*Dataset extract*
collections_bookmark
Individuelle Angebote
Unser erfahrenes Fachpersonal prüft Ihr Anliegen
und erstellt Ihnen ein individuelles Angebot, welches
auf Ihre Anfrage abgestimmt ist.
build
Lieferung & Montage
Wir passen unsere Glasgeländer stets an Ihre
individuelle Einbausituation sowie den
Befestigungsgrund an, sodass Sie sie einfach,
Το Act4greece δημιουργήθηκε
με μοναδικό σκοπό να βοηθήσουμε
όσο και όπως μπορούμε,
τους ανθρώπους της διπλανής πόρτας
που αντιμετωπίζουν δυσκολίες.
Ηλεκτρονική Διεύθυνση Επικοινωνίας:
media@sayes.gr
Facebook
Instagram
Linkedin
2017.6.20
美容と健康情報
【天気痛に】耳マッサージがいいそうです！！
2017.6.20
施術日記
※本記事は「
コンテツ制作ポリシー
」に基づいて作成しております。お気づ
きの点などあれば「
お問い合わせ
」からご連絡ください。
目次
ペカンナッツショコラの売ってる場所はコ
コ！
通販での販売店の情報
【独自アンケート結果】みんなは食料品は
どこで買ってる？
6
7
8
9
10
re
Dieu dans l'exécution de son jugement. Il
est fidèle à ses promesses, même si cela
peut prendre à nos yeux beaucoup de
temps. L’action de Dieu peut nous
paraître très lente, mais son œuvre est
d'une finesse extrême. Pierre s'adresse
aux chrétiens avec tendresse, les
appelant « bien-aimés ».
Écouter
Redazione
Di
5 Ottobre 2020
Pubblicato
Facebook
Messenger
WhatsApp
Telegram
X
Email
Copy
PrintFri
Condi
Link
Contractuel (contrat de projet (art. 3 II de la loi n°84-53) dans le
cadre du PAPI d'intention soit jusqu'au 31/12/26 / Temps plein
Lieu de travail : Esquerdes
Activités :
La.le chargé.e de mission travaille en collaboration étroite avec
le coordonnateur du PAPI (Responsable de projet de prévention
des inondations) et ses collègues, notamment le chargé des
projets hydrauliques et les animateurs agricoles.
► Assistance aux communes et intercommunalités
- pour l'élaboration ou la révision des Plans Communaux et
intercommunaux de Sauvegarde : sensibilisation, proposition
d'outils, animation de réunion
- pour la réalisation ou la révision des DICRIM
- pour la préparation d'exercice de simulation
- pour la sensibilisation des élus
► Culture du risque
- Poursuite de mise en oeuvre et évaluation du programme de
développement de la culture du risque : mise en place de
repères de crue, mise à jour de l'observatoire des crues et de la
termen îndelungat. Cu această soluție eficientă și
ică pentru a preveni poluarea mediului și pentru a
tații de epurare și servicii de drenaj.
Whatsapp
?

*Description of the task*
A complete, exact transcription of the records is needed.

*Solution to the exercise*
collections_bookmark
Individuelle Angebote
Unser erfahrenes Fachpersonal prüft Ihr Anliegen
und erstellt Ihnen ein individuelles Angebot, welches
auf Ihre Anfrage abgestimmt ist.
build
Lieferung & Montage
Wir passen unsere Glasgeländer stets an Ihre
individuelle Einbausituation sowie den
Befestigungsgrund an, sodass Sie sie einfach,
Το Act4greece δημιουργήθηκε
με μοναδικό σκοπό να βοηθήσουμε
όσο και όπως μπορούμε,
τους ανθρώπους της διπλανής πόρτας
που αντιμετωπίζουν δυσκολίες.
Ηλεκτρονική Διεύθυνση Επικοινωνίας:
media@sayes.gr
Facebook
Instagram
Linkedin
2017.6.20
美容と健康情報
【天気痛に】耳マッサージがいいそうです！！
2017.6.20
施術日記
※本記事は「
コンテツ制作ポリシー
」に基づいて作成しております。お気づ
きの点などあれば「
お問い合わせ
」からご連絡ください。
目次
ペカンナッツショコラの売ってる場所はコ
コ！
通販での販売店の情報
【独自アンケート結果】みんなは食料品は
どこで買ってる？
6
7
8
9
10
re
Dieu dans l'exécution de son jugement. Il
est fidèle à ses promesses, même si cela
peut prendre à nos yeux beaucoup de
temps. L’action de Dieu peut nous
paraître très lente, mais son œuvre est
d'une finesse extrême. Pierre s'adresse
aux chrétiens avec tendresse, les
appelant « bien-aimés ».
Écouter
Redazione
Di
5 Ottobre 2020
Pubblicato
Facebook
Messenger
WhatsApp
Telegram
X
Email
Copy
PrintFri
Condi
Link
Contractuel (contrat de projet (art. 3 II de la loi n°84-53) dans le
cadre du PAPI d'intention soit jusqu'au 31/12/26 / Temps plein
Lieu de travail : Esquerdes
Activités :
La.le chargé.e de mission travaille en collaboration étroite avec
le coordonnateur du PAPI (Responsable de projet de prévention
des inondations) et ses collègues, notamment le chargé des
projets hydrauliques et les animateurs agricoles.
► Assistance aux communes et intercommunalités
- pour l'élaboration ou la révision des Plans Communaux et
intercommunaux de Sauvegarde : sensibilisation, proposition
d'outils, animation de réunion
- pour la réalisation ou la révision des DICRIM
- pour la préparation d'exercice de simulation
- pour la sensibilisation des élus
► Culture du risque
- Poursuite de mise en oeuvre et évaluation du programme de
développement de la culture du risque : mise en place de
repères de crue, mise à jour de l'observatoire des crues et de la
termen îndelungat. Cu această soluție eficientă și
ică pentru a preveni poluarea mediului și pentru a
tații de epurare și servicii de drenaj.
Whatsapp
?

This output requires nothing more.